[
https://issues.apache.org/jira/browse/PIG-2252?page=com.atlassian.jira.plugin.system.issuetabpanels:comment-tabpanel&focusedCommentId=13093325#comment-13093325
]
David Capwell commented on PIG-2252:
------------------------------------
When I do an ls on the path, it shows multiple directories and each directory
contains multiple partition files. I can get the size for these files.

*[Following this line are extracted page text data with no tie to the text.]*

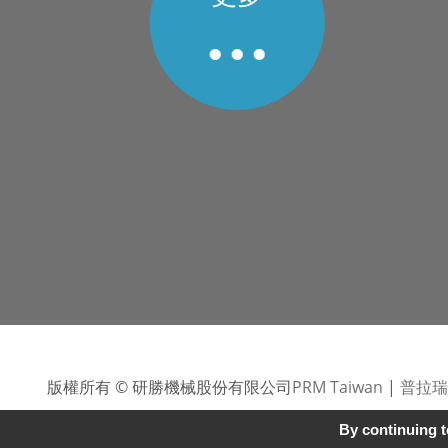
版權所有 © 研勝機械股份有限公司
PRM Taiwan
|
普拉瑞
By continuing to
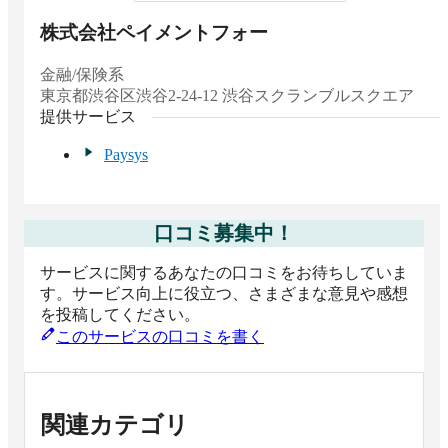
株式会社ペイメントフォー
金融/保険系
東京都
渋谷区渋谷2-24-12 渋谷スクランブルスクエア
提供サービス
Paysys
口コミ募集中！
サービスに関するあなたの口コミをお待ちしていま
す。サービス向上に役立つ、さまざまな意見や感想
を投稿してください。
このサービスの口コミを書く
関連カテゴリ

> Pig 8/9 setting reduce count to 1 for cross grid input
> ------------------------------------------------------
>
> Key: PIG-2252
> URL: https://issues.apache.org/jira/browse/PIG-2252
> Project: Pig
> Issue Type: Bug
> Affects Versions: 0.8.1, 0.9.0
> Reporter: David Capwell
>
> I have a pig script that was reading data from another grid and I noticed
> that only one reducer was ever used, and the pig logs shows this:
> 2011-08-28 23:56:08,907 [main] INFO
> org.apache.pig.backend.hadoop.executionengine.mapReduceLayer.JobControlCompiler
> - BytesPerReducer=1000000000 maxReducers=999 totalInputFileSize=0
> 2011-08-28 23:56:08,907 [main] INFO
> org.apache.pig.backend.hadoop.executionengine.mapReduceLayer.JobControlCompiler
> - Neither PARALLEL nor default parallelism is set for this job. Setting
> number of reducers to 1
> When I copy the same file to local grid pig is pointing to and run the same
> script, it then spins off 127 reducers and this is the logs:
> 2011-08-29 01:09:21,435 [main] INFO
> org.apache.pig.backend.hadoop.executionengine.mapReduceLayer.JobControlCompiler
> - BytesPerReducer= 1000000000 maxReducers=999 totalInputFileSize=127391724005
> 2011-08-29 01:09:21,436 [main] INFO
> org.apache.pig.backend.hadoop.executionengine.mapReduceLayer.JobControlCompiler
> - Neither PARALLEL nor default parallelism is set for this job. Setting
> number of reducers to 127
--
This message is automatically generated by JIRA.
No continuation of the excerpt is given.